しかし、目の前に化け物に対して、一人の少女を置いておくには、騎士道に反してしまう。
すると、クレナは笑うように、ビャクヤに言う。
「ほんと、ご主人様って、勝手よね。勝手に出て行って、いなくなるんだから。その度に、連れ戻さなきゃいけない。お互いに苦労しちゃうね」
「クレナ殿・・・?」
「だけど、それでも、自分に希望を与えてくれたのは、あの人しかいないんだから。失ったら、どこに行けばいいか、わからなくなるわ。だから、追いかけて」
「しかし、それでは、クレナ殿が、あの化け物と一人で戦ってしまわれる。ここは・・・」
「大丈夫よ。こういう時こそ、自分のご主人様を止めるのが・・・相棒でもあり、従者である。私たちの役目でしょ?大丈夫、頑固なご主人様の相手は慣れているんだから!!これでも、私、本気出したら、強いのよ?」
ビャクヤは目を閉じる。ナナイも、流石にこの状況をを見過ごせないのか、顔が笑っていなかった。
そして、数秒して、言う。
「ご武運を」
「お互いにね」
そう言って、ビャクヤは、その場から一瞬でいなくなる。
「さて、待たせたわね」
「アァン?お前が、オレ様に相手になると思っているのか?さっきの奴の方が、歯ごたえあるんだが、まあ、それでも勝てないんだがな」
「よく吠える犬ね。それもそうか、犬なんだし、吠えて同然よね」
「グギィ・・・テメェ。本気で死にたいようだな」
フェンリルの魔力がさらに膨れ上がる。
周りの魔力の濃度が濃くなっていくのが、肌に感じる。
吹雪もそれに影響されたのか、さらに強くなる。
視界が、徐々に悪くなっていく。
しかし、相変わらず、クレナの周りは吹雪は、水となり蒸発していく。
「オレ様の名はフェンリルだ!!アァン!!!」
「たしか、そんな名前だったわね。贅沢な名前ね。今からあなたの名前は”犬”よ。

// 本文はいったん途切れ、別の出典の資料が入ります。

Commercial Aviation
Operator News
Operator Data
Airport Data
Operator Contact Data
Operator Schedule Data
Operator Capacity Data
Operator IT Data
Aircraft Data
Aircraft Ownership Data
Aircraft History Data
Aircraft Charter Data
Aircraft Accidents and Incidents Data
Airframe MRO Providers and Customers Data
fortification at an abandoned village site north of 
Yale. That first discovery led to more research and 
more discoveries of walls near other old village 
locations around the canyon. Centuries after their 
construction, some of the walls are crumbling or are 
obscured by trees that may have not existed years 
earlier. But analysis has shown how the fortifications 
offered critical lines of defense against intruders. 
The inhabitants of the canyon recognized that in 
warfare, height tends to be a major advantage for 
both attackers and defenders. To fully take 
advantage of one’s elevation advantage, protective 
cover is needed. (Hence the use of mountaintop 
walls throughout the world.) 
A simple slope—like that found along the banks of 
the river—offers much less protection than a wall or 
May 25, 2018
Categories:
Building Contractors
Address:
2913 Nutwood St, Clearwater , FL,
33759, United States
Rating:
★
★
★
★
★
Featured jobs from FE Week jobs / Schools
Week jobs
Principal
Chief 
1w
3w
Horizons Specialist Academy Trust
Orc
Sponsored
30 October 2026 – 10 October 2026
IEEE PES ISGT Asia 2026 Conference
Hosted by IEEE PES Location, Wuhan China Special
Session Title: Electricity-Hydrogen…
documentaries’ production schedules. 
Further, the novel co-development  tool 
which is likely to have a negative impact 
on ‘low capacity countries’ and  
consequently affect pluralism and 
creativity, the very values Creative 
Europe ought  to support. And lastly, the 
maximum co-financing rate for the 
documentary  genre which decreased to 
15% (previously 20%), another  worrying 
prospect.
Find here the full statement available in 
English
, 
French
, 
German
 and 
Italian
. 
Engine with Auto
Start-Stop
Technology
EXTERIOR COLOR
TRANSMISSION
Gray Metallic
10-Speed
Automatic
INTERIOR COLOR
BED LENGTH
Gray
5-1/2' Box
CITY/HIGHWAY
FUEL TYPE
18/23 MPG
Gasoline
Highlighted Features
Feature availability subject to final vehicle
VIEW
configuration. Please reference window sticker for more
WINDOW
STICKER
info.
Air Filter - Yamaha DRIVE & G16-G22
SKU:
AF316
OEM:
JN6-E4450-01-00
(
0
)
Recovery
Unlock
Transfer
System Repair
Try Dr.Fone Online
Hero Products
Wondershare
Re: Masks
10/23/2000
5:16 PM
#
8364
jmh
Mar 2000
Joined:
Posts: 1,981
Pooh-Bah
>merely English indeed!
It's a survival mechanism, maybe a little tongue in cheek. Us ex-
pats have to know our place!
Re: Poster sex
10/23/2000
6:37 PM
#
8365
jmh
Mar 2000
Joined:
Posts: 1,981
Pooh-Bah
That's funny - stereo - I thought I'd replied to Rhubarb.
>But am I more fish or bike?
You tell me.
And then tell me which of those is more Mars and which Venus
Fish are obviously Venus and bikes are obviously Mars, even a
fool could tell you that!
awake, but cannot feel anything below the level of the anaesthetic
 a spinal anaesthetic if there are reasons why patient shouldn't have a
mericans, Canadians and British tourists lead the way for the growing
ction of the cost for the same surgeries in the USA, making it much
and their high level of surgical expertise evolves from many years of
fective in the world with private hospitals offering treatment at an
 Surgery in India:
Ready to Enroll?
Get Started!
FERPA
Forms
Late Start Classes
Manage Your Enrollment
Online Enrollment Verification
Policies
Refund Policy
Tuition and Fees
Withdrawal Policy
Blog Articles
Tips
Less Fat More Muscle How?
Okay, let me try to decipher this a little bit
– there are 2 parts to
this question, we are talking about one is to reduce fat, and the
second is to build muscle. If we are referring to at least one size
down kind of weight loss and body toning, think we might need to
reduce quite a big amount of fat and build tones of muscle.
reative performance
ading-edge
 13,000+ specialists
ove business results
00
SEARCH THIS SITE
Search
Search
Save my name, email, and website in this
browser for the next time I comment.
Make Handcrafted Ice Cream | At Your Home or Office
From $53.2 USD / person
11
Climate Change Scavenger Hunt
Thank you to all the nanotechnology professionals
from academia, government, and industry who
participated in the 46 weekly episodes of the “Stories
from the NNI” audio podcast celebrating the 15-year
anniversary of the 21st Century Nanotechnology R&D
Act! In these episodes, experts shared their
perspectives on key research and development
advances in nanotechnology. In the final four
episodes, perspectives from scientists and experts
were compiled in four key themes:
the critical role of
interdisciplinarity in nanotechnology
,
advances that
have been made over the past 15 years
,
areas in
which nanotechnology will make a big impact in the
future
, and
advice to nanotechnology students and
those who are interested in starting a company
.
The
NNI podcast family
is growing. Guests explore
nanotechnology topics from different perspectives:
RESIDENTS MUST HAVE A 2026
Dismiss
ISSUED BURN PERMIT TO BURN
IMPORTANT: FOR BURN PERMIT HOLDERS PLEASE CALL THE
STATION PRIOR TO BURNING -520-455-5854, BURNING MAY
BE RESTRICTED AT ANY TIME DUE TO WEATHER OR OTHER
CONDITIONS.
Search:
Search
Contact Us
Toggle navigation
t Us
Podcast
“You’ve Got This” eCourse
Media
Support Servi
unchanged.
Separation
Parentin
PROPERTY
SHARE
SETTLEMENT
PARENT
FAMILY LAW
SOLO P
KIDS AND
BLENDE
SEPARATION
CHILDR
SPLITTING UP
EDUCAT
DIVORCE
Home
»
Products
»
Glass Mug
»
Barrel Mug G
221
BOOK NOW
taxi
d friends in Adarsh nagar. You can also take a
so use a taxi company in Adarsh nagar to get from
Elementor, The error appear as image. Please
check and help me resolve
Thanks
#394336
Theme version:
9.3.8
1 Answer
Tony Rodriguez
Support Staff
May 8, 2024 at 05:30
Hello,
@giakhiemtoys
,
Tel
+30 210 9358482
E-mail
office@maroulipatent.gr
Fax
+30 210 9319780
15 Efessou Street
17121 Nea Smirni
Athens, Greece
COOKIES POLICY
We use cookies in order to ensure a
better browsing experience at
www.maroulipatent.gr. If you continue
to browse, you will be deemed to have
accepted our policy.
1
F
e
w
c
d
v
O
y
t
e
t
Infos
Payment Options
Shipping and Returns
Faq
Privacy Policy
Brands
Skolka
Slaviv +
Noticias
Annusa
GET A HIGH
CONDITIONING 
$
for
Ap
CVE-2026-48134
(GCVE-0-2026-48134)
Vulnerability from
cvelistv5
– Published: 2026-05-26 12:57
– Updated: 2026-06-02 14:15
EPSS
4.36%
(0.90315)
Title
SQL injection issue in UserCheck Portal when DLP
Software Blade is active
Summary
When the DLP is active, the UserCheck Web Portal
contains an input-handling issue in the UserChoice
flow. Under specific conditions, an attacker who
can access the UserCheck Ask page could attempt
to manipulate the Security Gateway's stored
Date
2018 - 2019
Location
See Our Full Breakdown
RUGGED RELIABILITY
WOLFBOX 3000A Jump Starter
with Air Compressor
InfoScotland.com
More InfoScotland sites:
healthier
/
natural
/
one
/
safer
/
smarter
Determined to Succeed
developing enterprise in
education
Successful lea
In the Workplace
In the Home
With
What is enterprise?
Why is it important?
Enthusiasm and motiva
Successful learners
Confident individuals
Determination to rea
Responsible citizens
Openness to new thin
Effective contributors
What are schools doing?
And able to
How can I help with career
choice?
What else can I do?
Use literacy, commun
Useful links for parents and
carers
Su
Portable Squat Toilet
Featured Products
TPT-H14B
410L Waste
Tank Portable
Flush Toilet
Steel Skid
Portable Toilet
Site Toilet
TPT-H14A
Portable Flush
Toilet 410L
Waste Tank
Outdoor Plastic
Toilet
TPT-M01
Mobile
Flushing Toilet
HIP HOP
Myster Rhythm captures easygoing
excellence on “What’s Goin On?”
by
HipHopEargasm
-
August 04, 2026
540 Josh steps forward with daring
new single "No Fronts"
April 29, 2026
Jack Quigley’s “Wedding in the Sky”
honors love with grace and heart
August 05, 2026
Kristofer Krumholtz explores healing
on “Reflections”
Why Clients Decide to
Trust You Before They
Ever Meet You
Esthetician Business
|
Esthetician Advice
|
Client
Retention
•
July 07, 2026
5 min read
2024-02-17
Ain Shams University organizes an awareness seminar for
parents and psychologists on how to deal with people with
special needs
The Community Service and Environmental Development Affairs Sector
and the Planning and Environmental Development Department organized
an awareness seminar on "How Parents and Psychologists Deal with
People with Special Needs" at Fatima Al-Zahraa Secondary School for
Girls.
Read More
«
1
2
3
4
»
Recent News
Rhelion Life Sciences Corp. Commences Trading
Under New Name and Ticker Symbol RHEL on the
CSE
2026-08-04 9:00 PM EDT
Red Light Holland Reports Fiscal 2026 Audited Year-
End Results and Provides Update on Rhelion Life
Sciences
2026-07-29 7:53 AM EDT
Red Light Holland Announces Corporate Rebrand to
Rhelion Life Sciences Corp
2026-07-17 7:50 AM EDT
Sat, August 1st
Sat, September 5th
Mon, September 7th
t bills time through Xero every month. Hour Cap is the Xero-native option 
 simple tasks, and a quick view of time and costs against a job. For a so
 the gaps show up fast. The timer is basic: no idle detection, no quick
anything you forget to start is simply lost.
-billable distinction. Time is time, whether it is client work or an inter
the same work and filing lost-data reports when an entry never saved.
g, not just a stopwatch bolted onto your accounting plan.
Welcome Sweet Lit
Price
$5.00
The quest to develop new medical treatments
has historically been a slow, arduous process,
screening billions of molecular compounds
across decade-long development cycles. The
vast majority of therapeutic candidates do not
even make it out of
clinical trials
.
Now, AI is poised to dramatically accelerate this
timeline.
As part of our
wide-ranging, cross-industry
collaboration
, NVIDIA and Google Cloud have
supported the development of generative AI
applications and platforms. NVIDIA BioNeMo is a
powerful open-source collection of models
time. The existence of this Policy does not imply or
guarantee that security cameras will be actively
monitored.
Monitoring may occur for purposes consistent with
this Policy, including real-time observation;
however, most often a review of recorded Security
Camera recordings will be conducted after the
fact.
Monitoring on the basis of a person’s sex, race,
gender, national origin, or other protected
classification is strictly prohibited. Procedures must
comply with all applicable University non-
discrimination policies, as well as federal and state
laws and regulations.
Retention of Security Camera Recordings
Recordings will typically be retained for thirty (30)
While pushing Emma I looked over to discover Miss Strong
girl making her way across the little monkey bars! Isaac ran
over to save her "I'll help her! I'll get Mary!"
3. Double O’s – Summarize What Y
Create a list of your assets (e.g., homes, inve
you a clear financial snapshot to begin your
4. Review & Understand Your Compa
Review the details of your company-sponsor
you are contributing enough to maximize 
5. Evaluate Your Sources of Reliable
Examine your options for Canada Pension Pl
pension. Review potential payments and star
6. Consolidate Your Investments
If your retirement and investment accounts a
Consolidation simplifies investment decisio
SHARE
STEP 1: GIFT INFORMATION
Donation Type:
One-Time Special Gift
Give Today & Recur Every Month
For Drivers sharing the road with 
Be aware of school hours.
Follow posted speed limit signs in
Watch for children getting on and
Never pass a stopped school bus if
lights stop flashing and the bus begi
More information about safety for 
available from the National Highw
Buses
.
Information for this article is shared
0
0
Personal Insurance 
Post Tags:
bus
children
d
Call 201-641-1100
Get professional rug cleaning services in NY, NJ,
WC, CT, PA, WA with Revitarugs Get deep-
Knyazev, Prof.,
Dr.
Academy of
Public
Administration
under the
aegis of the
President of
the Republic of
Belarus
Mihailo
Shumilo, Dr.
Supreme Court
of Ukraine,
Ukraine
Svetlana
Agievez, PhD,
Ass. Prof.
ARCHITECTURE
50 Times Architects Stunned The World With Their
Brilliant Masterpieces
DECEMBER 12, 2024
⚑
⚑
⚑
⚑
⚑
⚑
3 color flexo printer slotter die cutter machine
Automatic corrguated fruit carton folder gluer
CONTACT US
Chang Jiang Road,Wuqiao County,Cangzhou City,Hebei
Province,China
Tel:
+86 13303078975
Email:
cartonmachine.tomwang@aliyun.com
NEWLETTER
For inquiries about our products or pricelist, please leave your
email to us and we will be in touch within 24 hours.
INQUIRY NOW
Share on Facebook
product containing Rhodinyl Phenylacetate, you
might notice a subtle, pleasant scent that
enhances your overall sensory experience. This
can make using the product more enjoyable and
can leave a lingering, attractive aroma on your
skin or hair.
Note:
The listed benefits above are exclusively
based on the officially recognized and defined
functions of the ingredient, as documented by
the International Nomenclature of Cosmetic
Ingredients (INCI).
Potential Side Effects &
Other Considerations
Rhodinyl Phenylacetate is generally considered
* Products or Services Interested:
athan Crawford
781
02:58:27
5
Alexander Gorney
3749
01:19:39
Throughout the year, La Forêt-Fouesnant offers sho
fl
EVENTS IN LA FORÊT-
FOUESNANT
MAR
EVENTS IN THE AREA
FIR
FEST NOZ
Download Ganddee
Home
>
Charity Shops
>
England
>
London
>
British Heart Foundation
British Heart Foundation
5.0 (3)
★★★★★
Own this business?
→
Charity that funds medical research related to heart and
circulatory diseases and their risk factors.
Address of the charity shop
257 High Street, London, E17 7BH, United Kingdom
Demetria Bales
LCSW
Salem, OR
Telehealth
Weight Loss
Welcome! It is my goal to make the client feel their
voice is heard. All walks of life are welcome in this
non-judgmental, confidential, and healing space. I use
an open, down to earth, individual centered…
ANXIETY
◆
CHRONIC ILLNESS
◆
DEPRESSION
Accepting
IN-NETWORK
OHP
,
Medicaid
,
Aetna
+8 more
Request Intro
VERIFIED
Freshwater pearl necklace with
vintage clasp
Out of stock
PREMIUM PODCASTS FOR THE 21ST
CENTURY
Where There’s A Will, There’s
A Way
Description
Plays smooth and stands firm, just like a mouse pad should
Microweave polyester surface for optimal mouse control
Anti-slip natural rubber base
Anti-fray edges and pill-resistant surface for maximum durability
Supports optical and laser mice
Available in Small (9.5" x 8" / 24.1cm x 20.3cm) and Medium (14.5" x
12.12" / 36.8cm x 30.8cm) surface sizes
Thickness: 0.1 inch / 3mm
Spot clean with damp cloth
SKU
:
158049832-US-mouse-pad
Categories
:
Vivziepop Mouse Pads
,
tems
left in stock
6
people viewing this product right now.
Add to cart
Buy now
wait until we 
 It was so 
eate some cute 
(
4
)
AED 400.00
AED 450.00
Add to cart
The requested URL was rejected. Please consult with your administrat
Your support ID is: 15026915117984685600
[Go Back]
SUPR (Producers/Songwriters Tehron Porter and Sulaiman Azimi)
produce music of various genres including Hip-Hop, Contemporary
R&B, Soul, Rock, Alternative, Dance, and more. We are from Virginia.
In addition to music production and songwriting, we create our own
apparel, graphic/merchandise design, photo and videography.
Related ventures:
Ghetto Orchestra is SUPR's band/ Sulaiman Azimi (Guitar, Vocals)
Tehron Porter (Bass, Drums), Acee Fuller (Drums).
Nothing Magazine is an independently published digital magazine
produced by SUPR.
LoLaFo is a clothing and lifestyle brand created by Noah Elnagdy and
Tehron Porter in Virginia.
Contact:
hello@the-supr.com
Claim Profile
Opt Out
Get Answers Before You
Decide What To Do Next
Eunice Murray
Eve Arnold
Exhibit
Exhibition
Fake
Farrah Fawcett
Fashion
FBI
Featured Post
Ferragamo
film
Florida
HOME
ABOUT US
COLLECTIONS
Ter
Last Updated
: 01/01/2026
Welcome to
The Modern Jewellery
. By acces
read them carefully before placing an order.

分かった?」
「テメェ!!!」
そう言って、まっすぐに突っ込んで、そのまま殴り掛かる。
しかし、クレナは避けるつもりもなく、そのまま立ち尽くしていた。
そして、わずか顔面にわずか、数センチのところで、拳の動きが止まる。
「・・・!?」
その瞬間、クレナの周りから、赤い炎の柱が天に向かって、そびえたつ。
それに螺旋状に、蒼い炎が巻き付くように、徐々に融合していき、色を変えていく。
やがて、炎は紫炎となり、柱の中から、誰かが出てくる。
「これだけには、絶対に使いたくなかったけど、是非もなし」
出てきたのは、先ほどの少女ではなく、大人の女性が出てきた。
黒髪が、完全な紫炎に色に変わり、片目が紅い色に変わっていた。
黒い着物は、所々に炎に同化しているように、燃えていた。
触れてしまえば、すべてを溶かしてしまうような、炎と妖艶な姿をしていた。
「誰だァ・・テメェ・・・」
「ふふ、そう。怖がらなくてもいいじゃない?犬の坊や?私はクレナよ。そうねぇ・・・この姿に、名付けるとしたら」
まるで別人のように、妖艶に笑う姿は、普通の男なら落ちてしまうだろう。
しかし、神格のフェンリルだからこそ、分かる。
同じ”神格”。しかも、名もない、まったく新しい神格が”誕生”したのだ。
「 "軻遇突智・紫炎(シエンノカグチ)と呼んでくればと・・・私は思うわ」
その紫炎は、神である、フェンリルでさえ、燃やし殺すという神々しさをまとっていた。